> _TASK DESCRIPTION_
The records underneath are to be printed in full and exactly, with no pictures carried over.

[Data extracted from a collection]

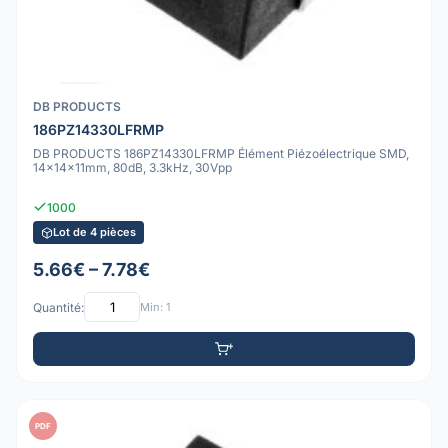
DB PRODUCTS
186PZ14330LFRMP
DB PRODUCTS 186PZ14330LFRMP Élément Piézoélectrique SMD,
14x14x11mm, 80dB, 3.3kHz, 30Vpp
1000
Lot de 4 pièces
5.66€ – 7.78€
Quantité:
Min: 1
PDF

> _SOLUTION TO THIS TASK_
DB PRODUCTS
186PZ14330LFRMP
DB PRODUCTS 186PZ14330LFRMP Élément Piézoélectrique SMD,
14x14x11mm, 80dB, 3.3kHz, 30Vpp
1000
Lot de 4 pièces
5.66€ – 7.78€
Quantité:
Min: 1
PDF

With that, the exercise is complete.